#### [Dataset excerpts]
--------------------
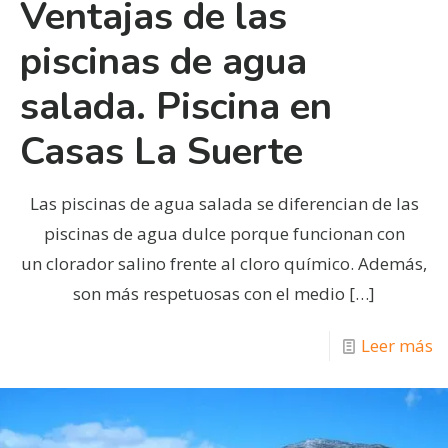
Ventajas de las
piscinas de agua
salada. Piscina en
Casas La Suerte
Las piscinas de agua salada se diferencian de las
piscinas de agua dulce porque funcionan con
un clorador salino frente al cloro químico. Además,
son más respetuosas con el medio
[…]
Leer más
--------------------
#### [Work request]
Work out how many lines in the entries contain the string "piscinas", then reply with that number and nothing more.

#### [Exercise response]
3